=== Begin Enclosure ===

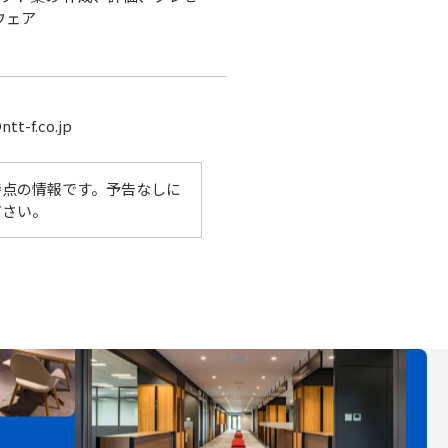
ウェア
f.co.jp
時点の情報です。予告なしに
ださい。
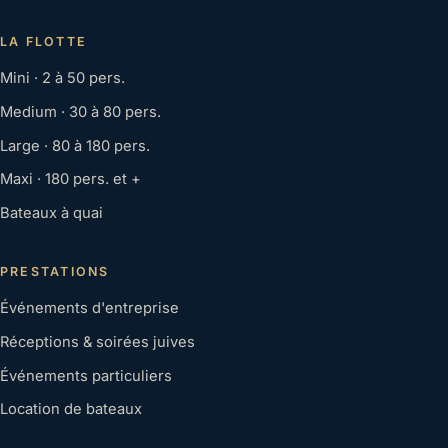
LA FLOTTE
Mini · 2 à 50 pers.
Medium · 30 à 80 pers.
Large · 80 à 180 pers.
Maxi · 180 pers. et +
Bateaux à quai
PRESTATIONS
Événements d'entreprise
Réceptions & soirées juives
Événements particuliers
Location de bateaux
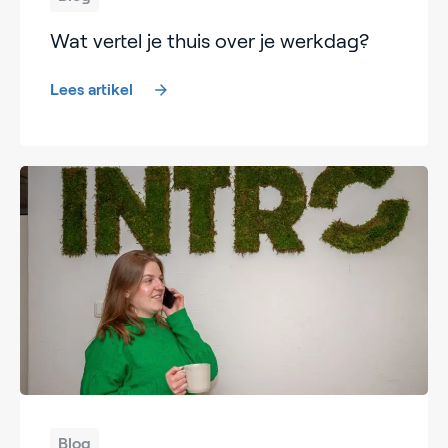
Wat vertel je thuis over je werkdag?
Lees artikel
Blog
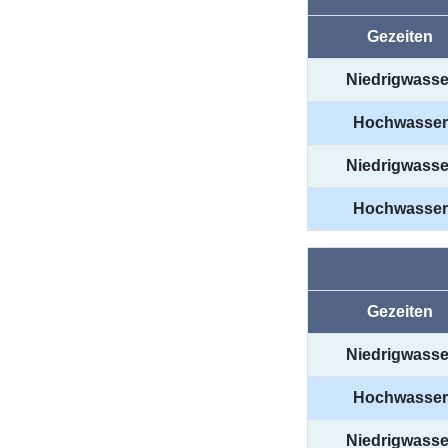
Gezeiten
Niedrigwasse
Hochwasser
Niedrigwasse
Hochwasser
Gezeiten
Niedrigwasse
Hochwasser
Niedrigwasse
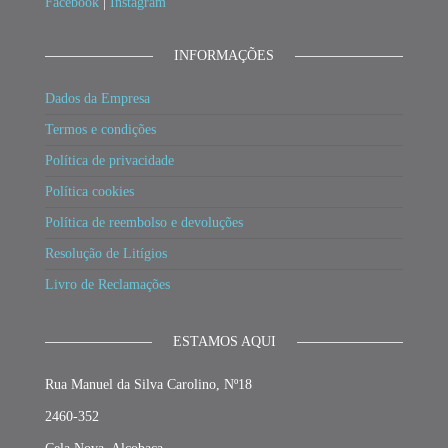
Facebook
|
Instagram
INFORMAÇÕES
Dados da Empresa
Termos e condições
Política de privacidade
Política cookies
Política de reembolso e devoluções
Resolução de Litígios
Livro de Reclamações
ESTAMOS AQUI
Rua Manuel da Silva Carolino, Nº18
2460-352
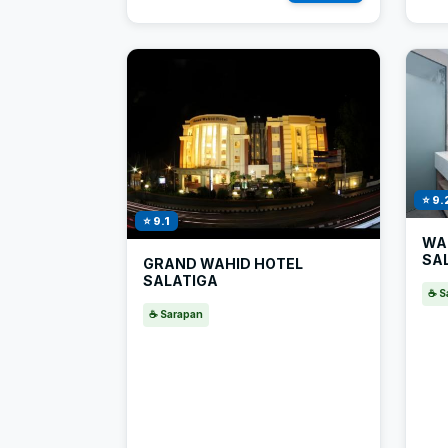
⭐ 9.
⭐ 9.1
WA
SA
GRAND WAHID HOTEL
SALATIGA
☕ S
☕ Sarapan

=== End Enclosure ===

=== WHAT YOU WILL DO ===
A single number is the whole answer: the count of lines above that hold "Événements".

=== ANSWER TO THIS EXERCISE ===
2